Enter your keyword

Pemetaan Radiasi Berbasis AR, Tim Fisika ITB Raih Runner-Up di Global Hackatom Indonesia 2025

Pemetaan Radiasi Berbasis AR, Tim Fisika ITB Raih Runner-Up di Global Hackatom Indonesia 2025

Mahasiswa Fisika ITB (tim awtom) yang berhasil menjadi runner-up dalam ajang Global Hackatom Indonesia 2025

Tim Awtom yang terdiri dari lima mahasiswa tingkat akhir Program Studi Fisika Institut Teknologi Bandung (ITB) berhasil meraih prestasi membanggakan sebagai Runner-Up dalam ajang Global Hackatom Indonesia 2025, sebuah kompetisi teknologi nuklir berskala nasional yang diselenggarakan oleh Badan Riset dan Inovasi Nasional (BRIN) bekerja sama dengan Tomsk Polytechnic University dan Rosatom Russia yang diselenggarakan di Politeknik Nuklir Yogyakarta.

Kompetisi ini bertujuan untuk mendorong partisipasi generasi muda Indonesia dalam inovasi teknologi nuklir yang aplikatif dan relevan dengan kebutuhan masa kini.

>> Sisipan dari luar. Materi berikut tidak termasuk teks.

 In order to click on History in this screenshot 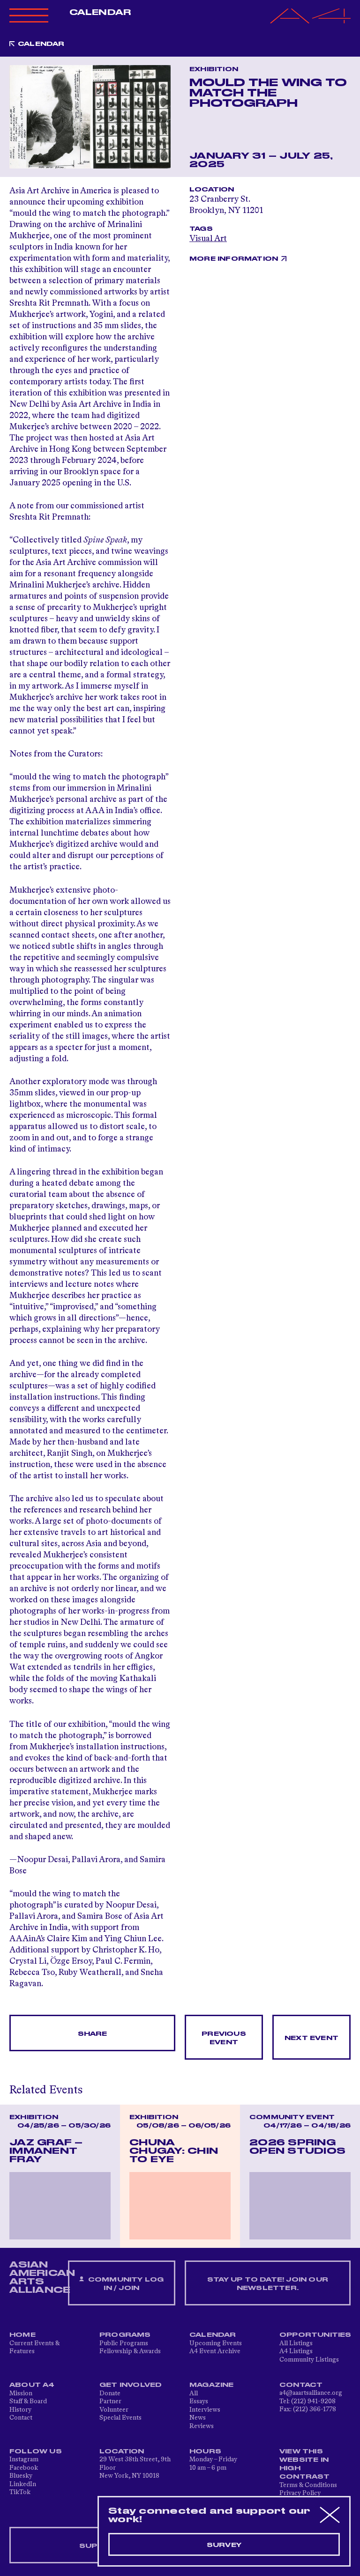 , I will do `click(20, 2410)`.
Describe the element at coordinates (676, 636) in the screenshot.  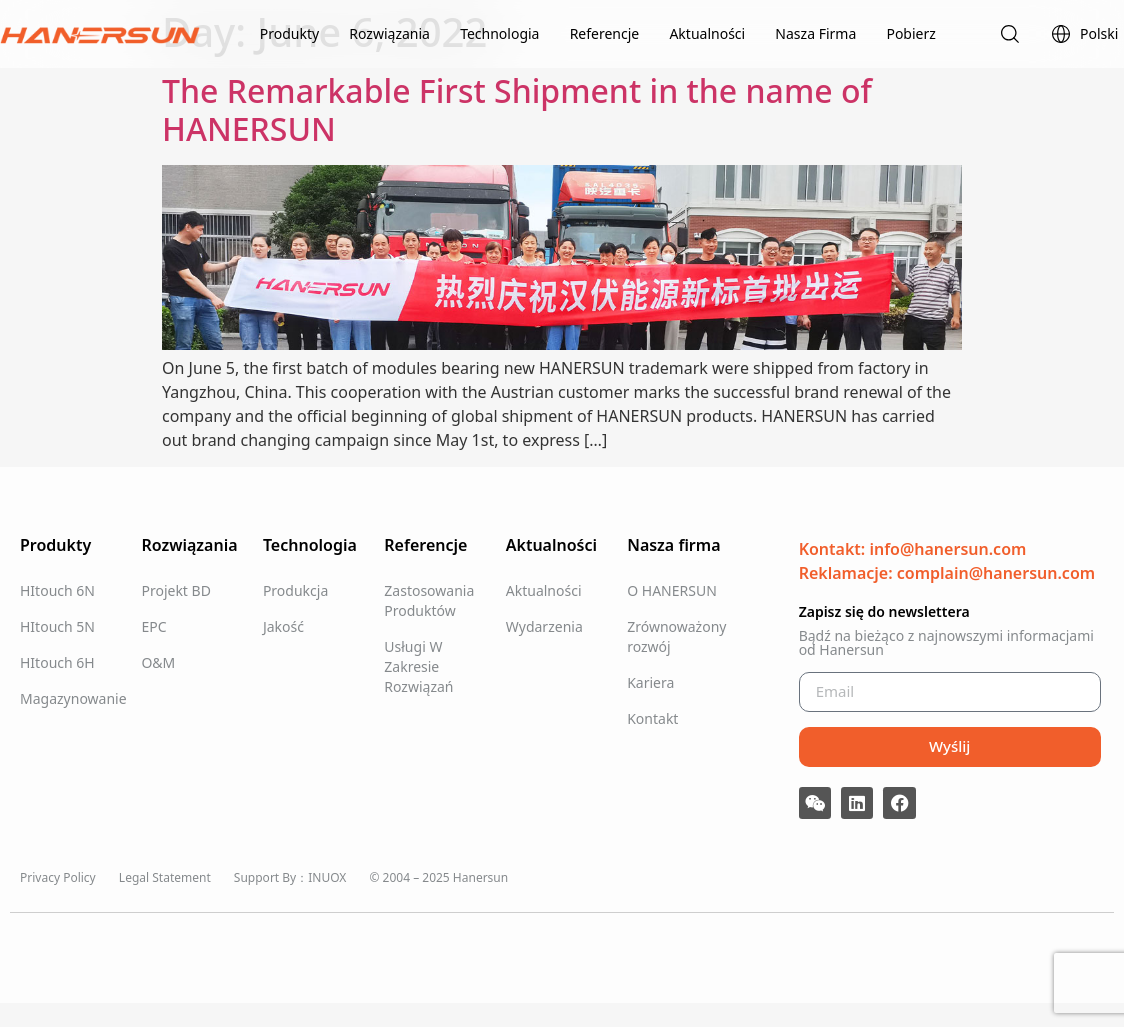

Tim Awtom yang diketuai oleh Aziz Satrio, bersama anggota lainnya dari jurusan Fisika ITB, hadir dengan ide cemerlang berupa sistem pemetaan radiasi berbasis pathfinding dengan inovasi teknologi cloud computing dan Augmented Reality (AR).

Pada tahap awal kompetisi, Tim Awtom mengusung konsep pathfinding—yakni penentuan jalur optimal—berbasis parameter radiasi. Dengan memanfaatkan teknologi cloud computing, sistem ini dirancang agar dapat diakses melalui perangkat seluler sehingga fleksibel digunakan di lapangan tanpa perangkat berat.

“Awalnya kita kembangkan simulasi navigasi untuk menghindari paparan radiasi berdasarkan konsep kontur seperti ketika pengerjaan Research Based Learning (RBL) di mata kuliah yang pernah diambil,” jelas Aziz. “Namun, kita sesuaikan parameternya menjadi radiasi.”

Masukan dari para juri mendorong tim ini untuk terus menyempurnakan ide mereka. Di babak final, mereka menambahkan integrasi teknologi Augmented Reality (AR), menjadikan sistem tidak hanya fungsional tetapi juga interaktif dan informatif. Pengguna bisa melihat langsung visualisasi dosis radiasi di lingkungan sekitar secara real-time melalui layar ponsel.

Solusi yang ditawarkan Tim Awtom memiliki potensi besar untuk digunakan di berbagai fasilitas berbasis nuklir, seperti pada reaktor penelitian maupun reaktor daya. Dalam kondisi darurat seperti kebocoran radiasi, sistem ini dapat membantu operator memilih jalur evakuasi yang aman dengan minim paparan. Di sisi lain, dalam kondisi normal, aplikasi ini bisa berfungsi sebagai media edukasi interaktif untuk meningkatkan kesadaran publik terhadap dosis radiasi di lingkungan sekitar.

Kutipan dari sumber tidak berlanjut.